In article <de13n4$8so$1 at smc.vnet.net>,
 "Wonseok Shin" <wssaca at gmail.com> wrote:

> I defined the function using the determinant of a matrix of a varying
> size.  Even though this function is  well-behaving, it seems that
> FindRoot cannot deal this function.  Please look at the following code:
> 
> -------------------------------------------------
> In[1]:=
> f[x_] := Det[Table[Exp[(i - j)/x]/x , {i, 2, 5, x}, {j, 2, 5, x}]]
> 
> In[2]:=
> Plot[f[x], {x, 3, 30}]

You might notice that this plot is, trivially, just a plot of 1/x. Why? 
Because for x > 3, the iterator only takes on the value i = j = 2 and 
the table consists of just one element: 1/x.

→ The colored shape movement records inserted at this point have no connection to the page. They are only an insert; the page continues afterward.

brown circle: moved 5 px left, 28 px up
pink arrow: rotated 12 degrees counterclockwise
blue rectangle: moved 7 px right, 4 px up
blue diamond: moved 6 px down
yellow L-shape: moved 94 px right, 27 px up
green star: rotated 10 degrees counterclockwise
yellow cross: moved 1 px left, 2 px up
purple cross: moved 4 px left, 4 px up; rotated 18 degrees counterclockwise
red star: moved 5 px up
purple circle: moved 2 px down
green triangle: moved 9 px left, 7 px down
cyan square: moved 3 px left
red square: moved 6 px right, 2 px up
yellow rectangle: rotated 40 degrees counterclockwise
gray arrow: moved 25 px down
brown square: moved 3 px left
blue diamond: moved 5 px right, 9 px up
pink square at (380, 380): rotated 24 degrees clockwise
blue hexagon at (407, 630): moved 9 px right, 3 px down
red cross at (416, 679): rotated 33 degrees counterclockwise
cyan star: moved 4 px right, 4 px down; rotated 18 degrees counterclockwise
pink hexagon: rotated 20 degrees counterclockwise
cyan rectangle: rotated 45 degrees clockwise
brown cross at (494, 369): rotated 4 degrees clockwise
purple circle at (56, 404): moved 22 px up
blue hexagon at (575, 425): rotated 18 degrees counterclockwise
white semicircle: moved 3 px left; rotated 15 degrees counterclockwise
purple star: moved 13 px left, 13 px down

So, is this really the definition you intended? Note that the last entry 
in the iterator {i, 2, 5, x} is the step-size, not the number of points. 
That would be specified by

  (5 - 2)/x == 3/x 

which is what I expect you might be want.

> -------------------------------------------------
> 
> By running the above Plot command, you can see clearly that the
> function f is very smooth in the interval 3< x < 30, and f[x] == 0.1
> has a solution in 5 < x < 15.
> 
> But I've failed to find a solution of f[x] == 0.1 using FindRoot:
> 
> -------------------------------------------------
> In[3]:=
> FindRoot[f[x] == 0.1, {x, 5}]
> 
> Table::iterb : Iterator {i, 2, 5, x} does not have appropriate bounds.
> -------------------------------------------------
> 
> Is there any workaround for this problem?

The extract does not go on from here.